▸ Dataset entries
-*-*-
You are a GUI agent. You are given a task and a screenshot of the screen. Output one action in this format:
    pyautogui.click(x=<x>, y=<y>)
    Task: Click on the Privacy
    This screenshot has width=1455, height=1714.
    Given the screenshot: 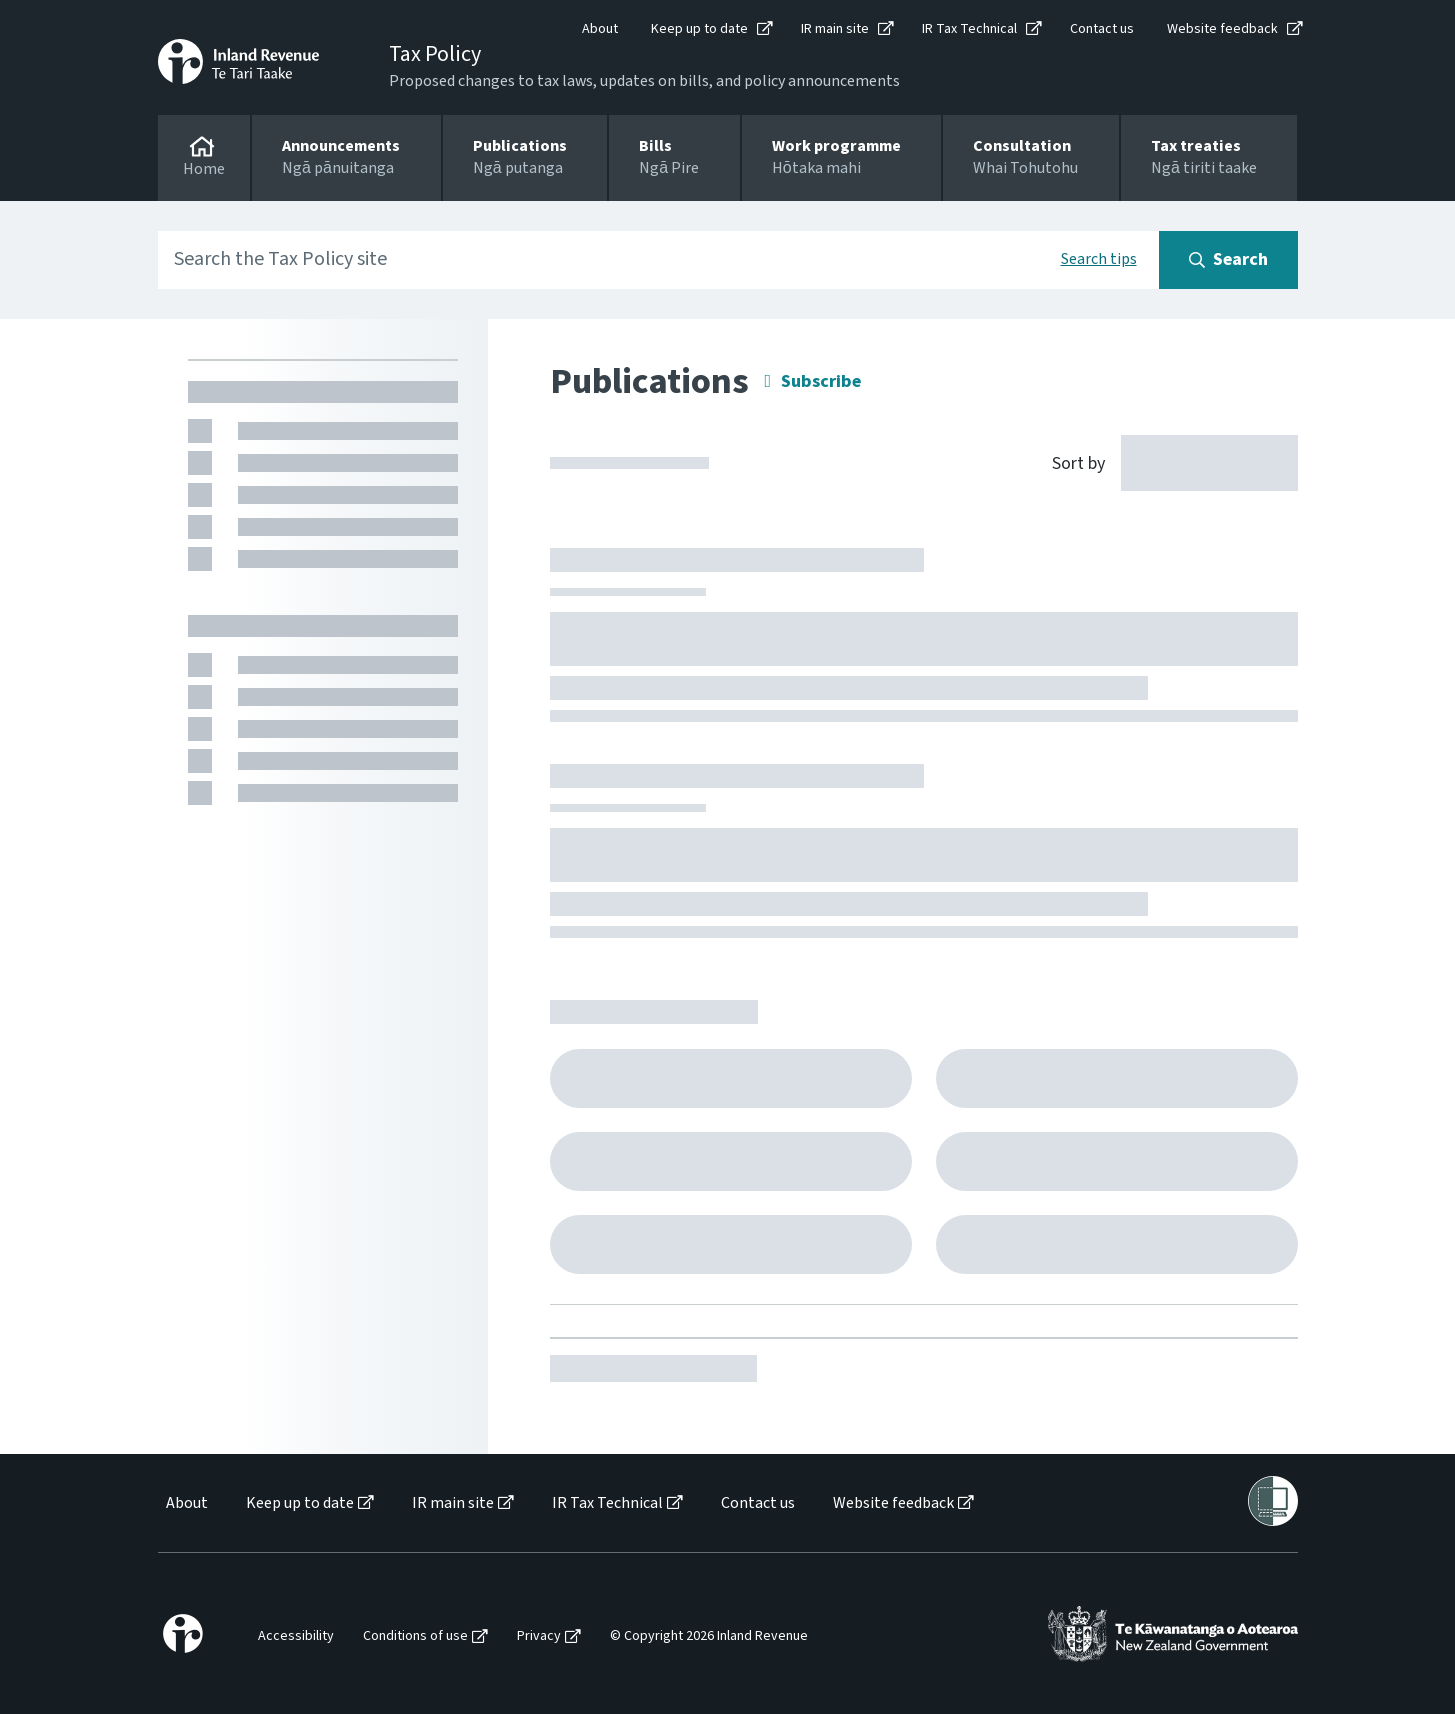 What is the action you would take?
    pyautogui.click(x=539, y=1636)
-*-*-
Only the lines from the start of the data to the line holding "This screenshot has" are wanted; return them exactly, both ends included.

You are a GUI agent. You are given a task and a screenshot of the screen. Output one action in this format:
    pyautogui.click(x=<x>, y=<y>)
    Task: Click on the Privacy
    This screenshot has width=1455, height=1714.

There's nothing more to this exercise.